Op 5 september 2023 heeft de Rechtbank Zeeland-West-Brabant, locatie Breda, uitspraak gedaan in een zaak waarin een klaagschrift is ingediend door een klager tegen de inbeslagname van een Audi A4 Avant. Het klaagschrift, ingediend op 28 maart 2023, strekt tot opheffing van het beslag en teruggave van het voertuig aan de klager. De klager stelt eigenaar te zijn van de inbeslaggenomen auto en heeft bankafschriften overgelegd ter onderbouwing van zijn eigendom. Tijdens de behandeling in raadkamer op 22 augustus 2023 zijn de officier van justitie, de klager en zijn raadsvrouw gehoord. De raadsvrouw heeft aangevoerd dat het voortduren van het beslag in strijd is met de proportionaliteit en subsidiariteit, en dat de Audi aan waarde verliest door het beslag.
De officier van justitie heeft echter betoogd dat het beslag gehandhaafd moet blijven, omdat de klager niet aannemelijk heeft gemaakt dat hij het voertuig met eigen middelen heeft aangeschaft. De rechtbank heeft vastgesteld dat er een fors tijdsverloop is tussen de opname van geldbedragen op de bankrekening van de klager en de aanschaf van de Audi, en dat er geen directe link bestaat tussen het geld en de aankoop van het voertuig. De rechtbank oordeelt dat het belang van strafvordering zich verzet tegen teruggave van de Audi, en dat het niet hoogst onwaarschijnlijk is dat de strafrechter later de Audi verbeurd zal verklaren.

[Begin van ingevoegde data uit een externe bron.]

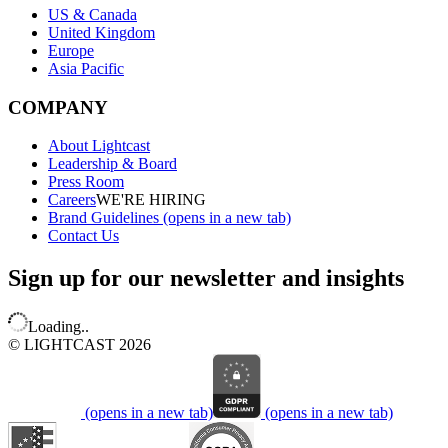
US & Canada
United Kingdom
Europe
Asia Pacific
COMPANY
About Lightcast
Leadership & Board
Press Room
Careers
WE'RE HIRING
Brand Guidelines
(opens in a new tab)
Contact Us
Sign up for our newsletter and insights
Loading..
© LIGHTCAST 2026
(opens in a new tab)
(opens in a new tab)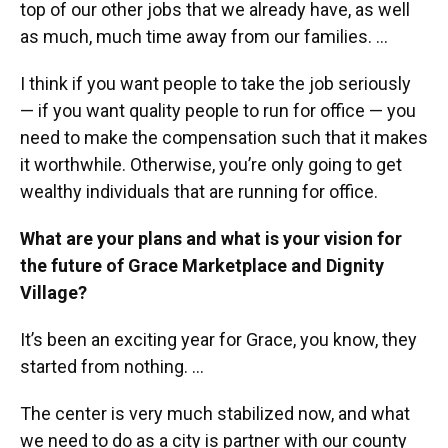
top of our other jobs that we already have, as well
as much, much time away from our families. ...
I think if you want people to take the job seriously
— if you want quality people to run for office — you
need to make the compensation such that it makes
it worthwhile. Otherwise, you’re only going to get
wealthy individuals that are running for office.
What are your plans and what is your vision for
the future of Grace Marketplace and Dignity
Village?
It’s been an exciting year for Grace, you know, they
started from nothing. …
The center is very much stabilized now, and what
we need to do as a city is partner with our county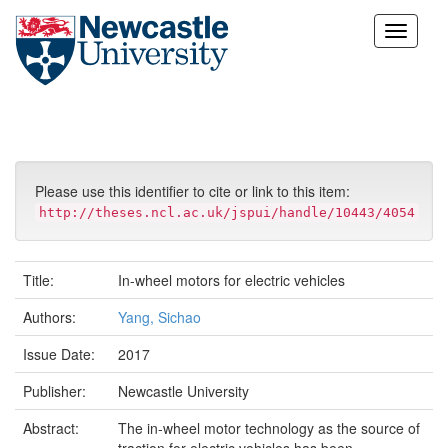
Skip
navigation
Please use this identifier to cite or link to this item:
http://theses.ncl.ac.uk/jspui/handle/10443/4054
Title:
In-wheel motors for electric vehicles
Authors:
Yang, Sichao
Issue Date:
2017
Publisher:
Newcastle University
Abstract:
The in-wheel motor technology as the source of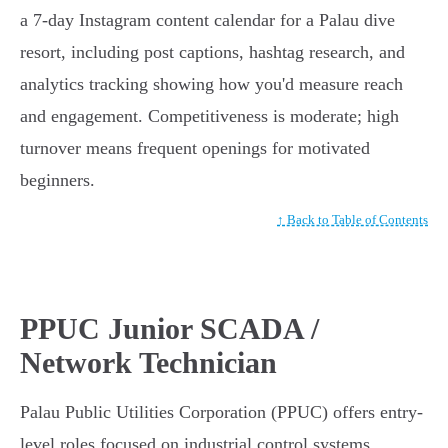
a 7-day Instagram content calendar for a Palau dive
resort, including post captions, hashtag research, and
analytics tracking showing how you'd measure reach
and engagement. Competitiveness is moderate; high
turnover means frequent openings for motivated
beginners.
↑ Back to Table of Contents
PPUC Junior SCADA /
Network Technician
Palau Public Utilities Corporation (PPUC) offers entry-
level roles focused on industrial control systems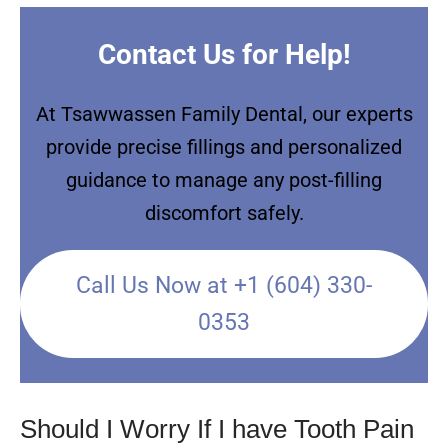
Contact Us for Help!
At Tsawwassen Family Dental, our experts
provide precise fillings and personalized
guidance to manage any post-filling
discomfort safely.
Call Us Now at +1 (604) 330-
0353
Should I Worry If I have Tooth Pain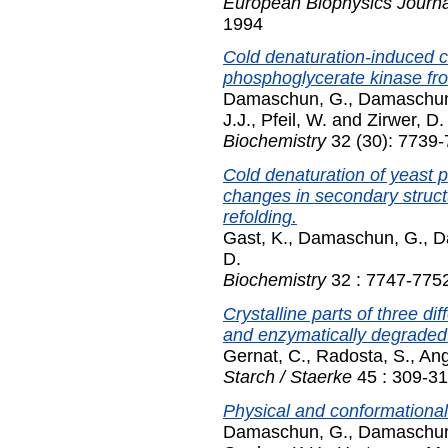
European Biophysics Journal
1994
Cold denaturation-induced 
phosphoglycerate kinase fr
Damaschun, G.
,
Damaschun
J.J.
,
Pfeil, W.
and
Zirwer, D.
Biochemistry
32 (30): 7739-
Cold denaturation of yeast p
changes in secondary struc
refolding.
Gast, K.
,
Damaschun, G.
,
D
D.
Biochemistry
32 : 7747-7752
Crystalline parts of three di
and enzymatically degraded
Gernat, C.
,
Radosta, S.
,
Ang
Starch / Staerke
45 : 309-31
Physical and conformational 
Damaschun, G.
,
Damaschun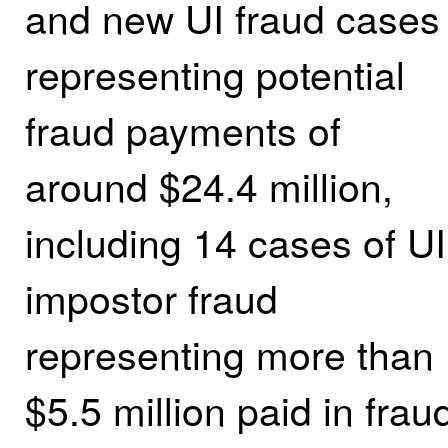
and new UI fraud cases
representing potential
fraud payments of
around $24.4 million,
including 14 cases of UI
impostor fraud
representing more than
$5.5 million paid in frau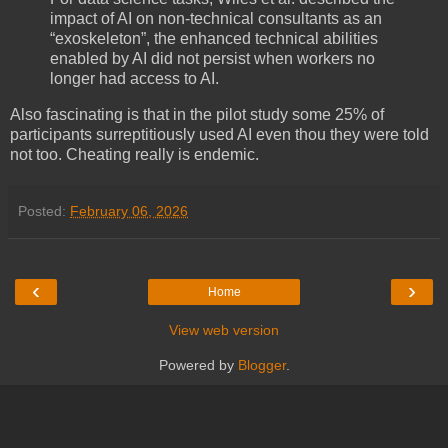
impact of AI on non-technical consultants as an
“exoskeleton”, the enhanced technical abilities
enabled by AI did not persist when workers no
longer had access to AI.
Also fascinating is that in the pilot study some 25% of
participants surreptitiously used AI even thou they were told
not too. Cheating really is endemic.
Posted:
February 06, 2026
‹
›
Home
View web version
Powered by
Blogger
.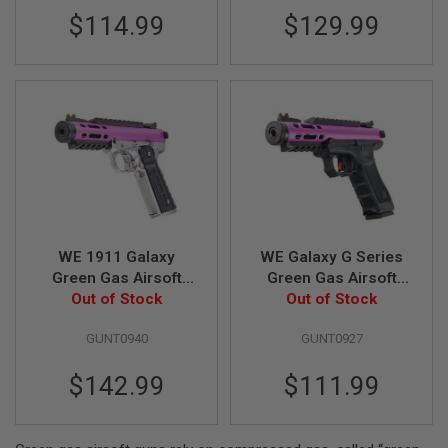
S
$114.99
$129.99
M
G
A
I
R
S
O
F
T
G
R
E
N
A
WE 1911 Galaxy
WE Galaxy G Series
D
Green Gas Airsoft
Green Gas Airsoft
E
L
Pistol - Purple Slide
Out of Stock
Pistol - Purple
Out of Stock
A
with Silver Frame
U
GUNT0940
GUNT0927
N
C
H
$142.99
$111.99
E
R
S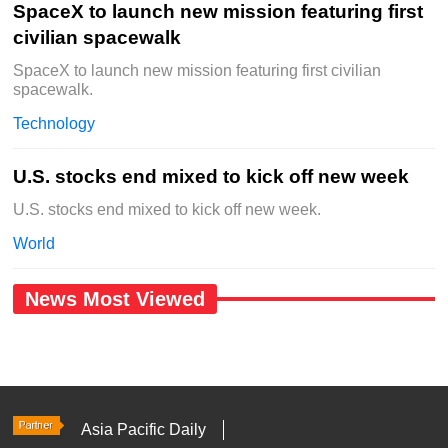
SpaceX to launch new mission featuring first
civilian spacewalk
SpaceX to launch new mission featuring first civilian
spacewalk.
Technology
U.S. stocks end mixed to kick off new week
U.S. stocks end mixed to kick off new week.
World
News Most Viewed
Asia Pacific Daily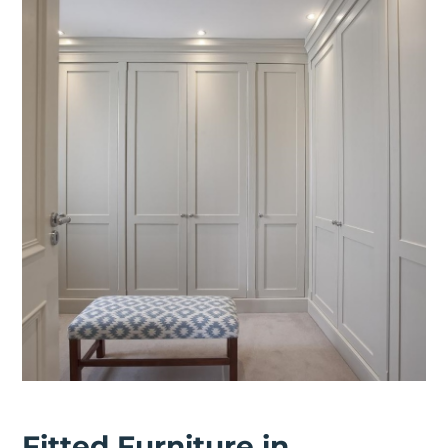
Fitted Furniture in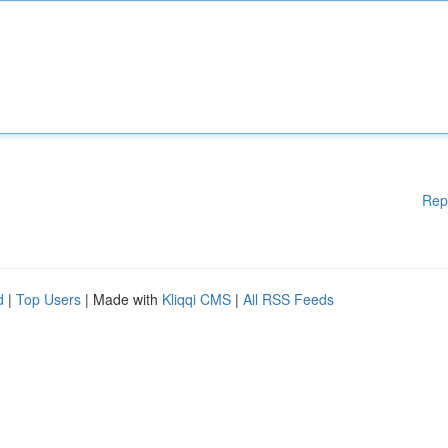
Rep
d
|
Top Users
| Made with
Kliqqi CMS
|
All RSS Feeds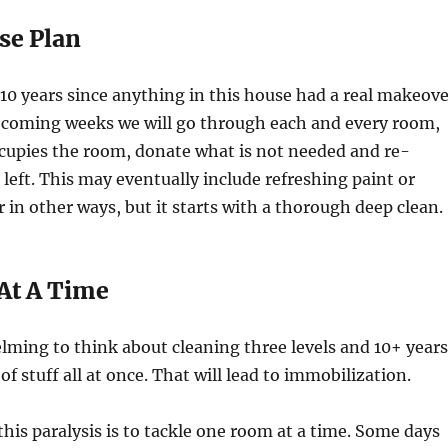
se Plan
 10 years since anything in this house had a real makeove
coming weeks we will go through each and every room,
ccupies the room, donate what is not needed and re-
 left. This may eventually include refreshing paint or
 in other ways, but it starts with a thorough deep clean.
At A Time
elming to think about cleaning three levels and 10+ years
f stuff all at once. That will lead to immobilization.
this paralysis is to tackle one room at a time. Some days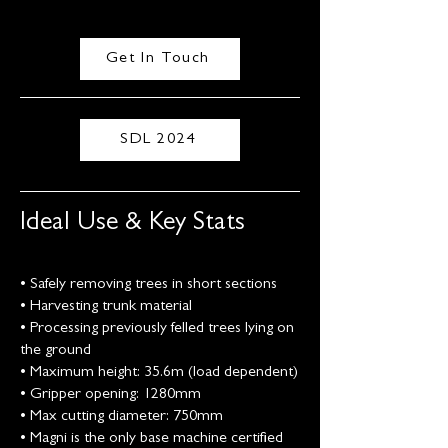
Get In Touch
SDL 2024
Ideal Use & Key Stats
• Safely removing trees in short sections
• Harvesting trunk material
• Processing previously felled trees lying on
the ground
• Maximum height: 35.6m (load dependent)
• Gripper opening: 1280mm
• Max cutting diameter: 750mm
• Magni is the only base machine certified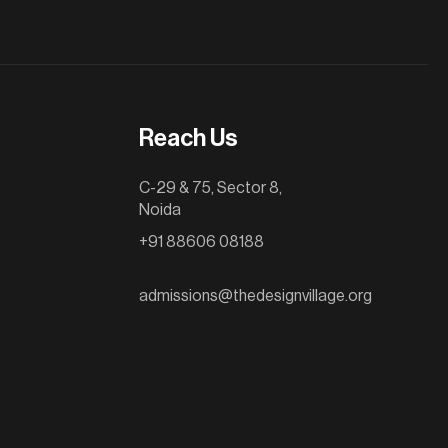
Reach Us
C-29 & 75, Sector 8,
Noida
+91 88606 08188
admissions@thedesignvillage.org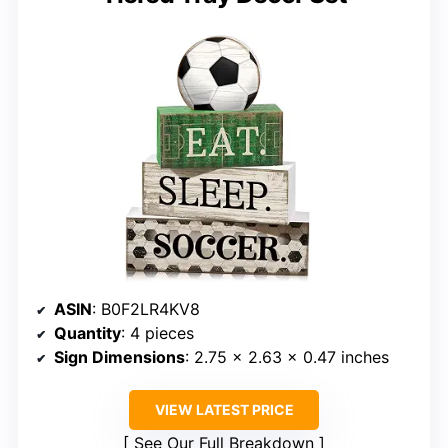
ASIN
: B0F2LR4KV8
Quantity
: 4 pieces
Sign Dimensions
: 2.75 x 2.63 x 0.47 inches
VIEW LATEST PRICE
See Our Full Breakdown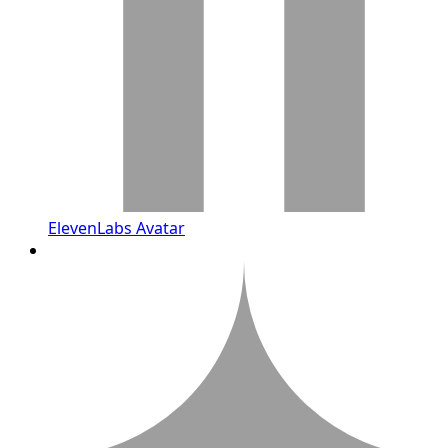
ElevenLabs Avatar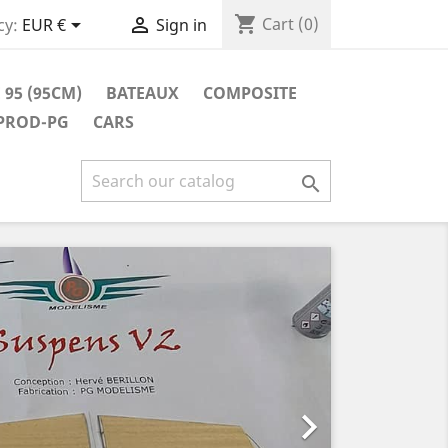
shopping_cart


Cart
(0)
cy:
EUR €
Sign in
 95 (95CM)
BATEAUX
COMPOSITE
 PROD-PG
CARS

Next
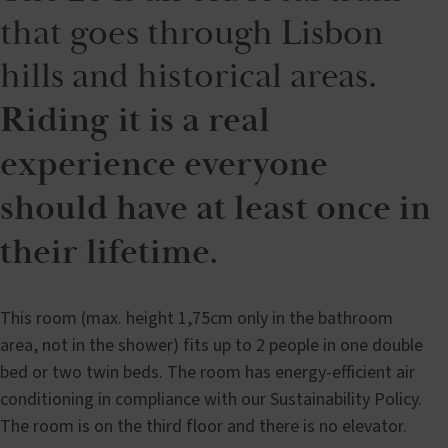
that goes through Lisbon
hills and historical areas.
Riding it is a real
experience everyone
should have at least once in
their lifetime.
This room (max. height 1,75cm only in the bathroom
area, not in the shower) fits up to 2 people in one double
bed or two twin beds. The room has energy-efficient air
conditioning in compliance with our Sustainability Policy.
The room is on the third floor and there is no elevator.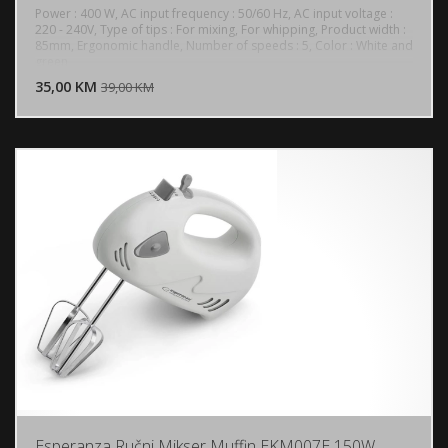
Power : 400 W, AC input frequency : 50/60 Hz, AC input voltage :
220 - 240V, Type of tips : For mixing, For whipping, Product width :
85mm, Ergonomic handle, Number of speeds : 5, Color : White and
DODAJ U KORPU
green
35,00 KM
POGLEDAJ
39,00 KM
Esperanza Ručni Mikser Muffin EKM007E 150W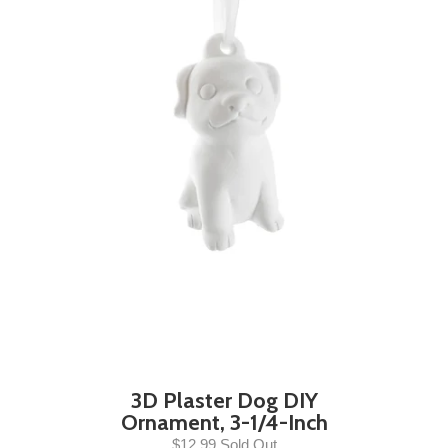
3D Plaster Dog DIY
Ornament, 3-1/4-Inch
$12.99 Sold Out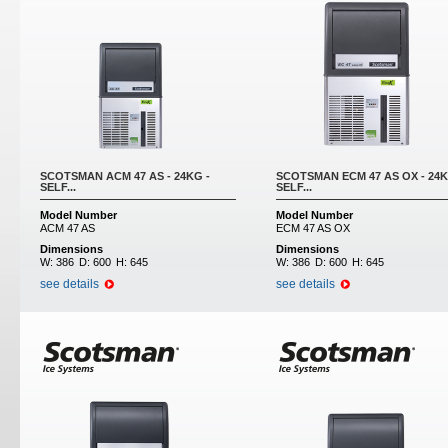
SCOTSMAN ACM 47 AS - 24KG -
SCOTSMAN ECM 47 AS OX - 24K
SELF...
SELF...
Model Number
Model Number
ACM 47 AS
ECM 47 AS OX
Dimensions
Dimensions
W:
386
D:
600
H:
645
W:
386
D:
600
H:
645
see details
see details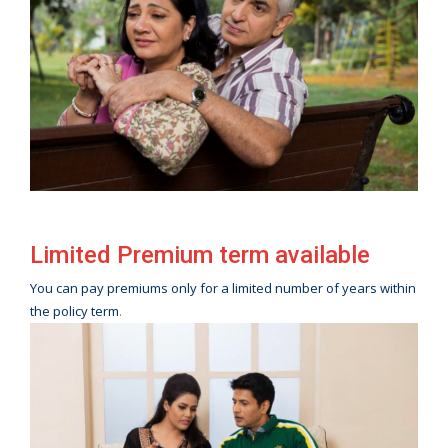
Limited Premium term available
You can pay premiums only for a limited number of years within
the policy term
.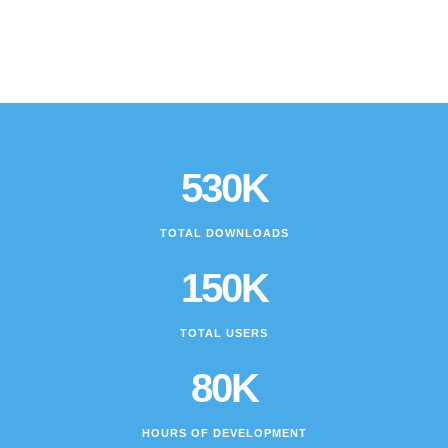
530K
TOTAL DOWNLOADS
150K
TOTAL USERS
80K
HOURS OF DEVELOPMENT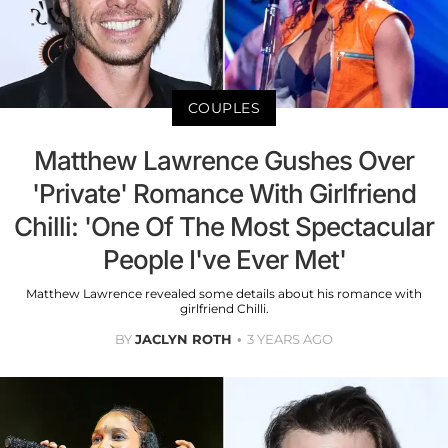
COUPLES
Matthew Lawrence Gushes Over
'Private' Romance With Girlfriend
Chilli: 'One Of The Most Spectacular
People I've Ever Met'
Matthew Lawrence revealed some details about his romance with
girlfriend Chilli.
BY
JACLYN ROTH
3 YEARS AGO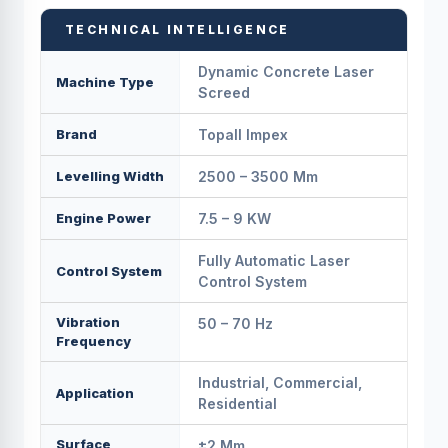
TECHNICAL INTELLIGENCE
Dynamic Concrete Laser
Machine Type
Screed
Brand
Topall Impex
Levelling Width
2500 – 3500 Mm
Engine Power
7.5 – 9 KW
Fully Automatic Laser
Control System
Control System
Vibration
50 – 70 Hz
Frequency
Industrial, Commercial,
Application
Residential
Surface
±2 Mm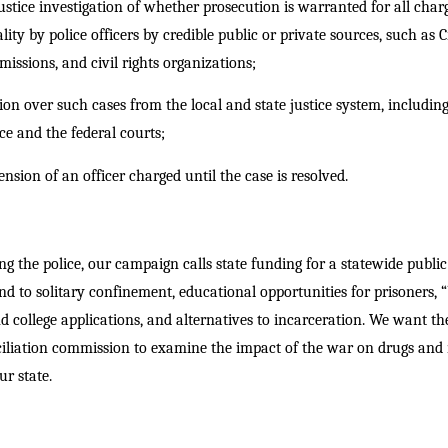
tice investigation of whether prosecution is warranted for all charge
lity by police officers by credible public or private sources, such as 
sions, and civil rights organizations;
ion over such cases from the local and state justice system, including
ce and the federal courts;
sion of an officer charged until the case is resolved.
ing the police, our campaign calls state funding for a statewide public
nd to solitary confinement, educational opportunities for prisoners, 
 college applications, and alternatives to incarceration. We want th
ciliation commission to examine the impact of the war on drugs and
r state.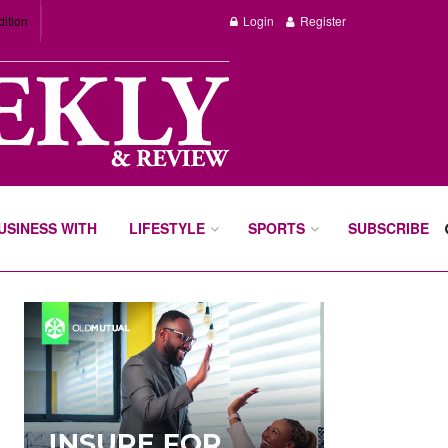
dition
Login
Register
BUSINESS WITH
LIFESTYLE
SPORTS
SUBSCRIBE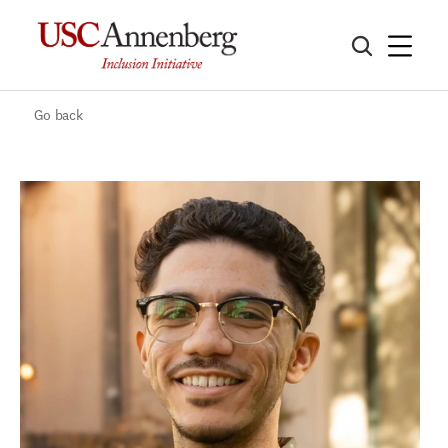
Go back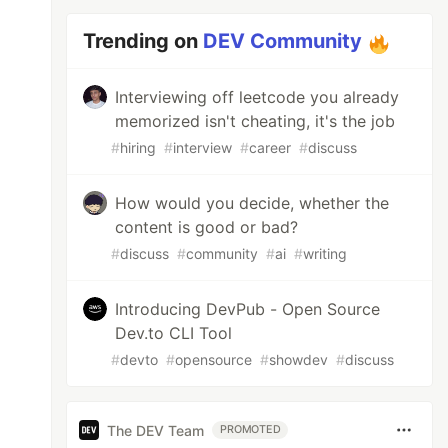
Trending on
DEV Community
Interviewing off leetcode you already
memorized isn't cheating, it's the job
#
hiring
#
interview
#
career
#
discuss
How would you decide, whether the
content is good or bad?
#
discuss
#
community
#
ai
#
writing
Introducing DevPub - Open Source
Dev.to CLI Tool
#
devto
#
opensource
#
showdev
#
discuss
The DEV Team
PROMOTED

De rechtbank heeft het klaagschrift ongegrond verklaard, en deze beslissing is op 5 september 2023 gegeven door rechter R.J.H. de Brouwer, in tegenwoordigheid van griffier D. van Spelde. Tegen deze beslissing kan binnen veertien dagen beroep in cassatie worden ingesteld bij de Hoge Raad der Nederlanden.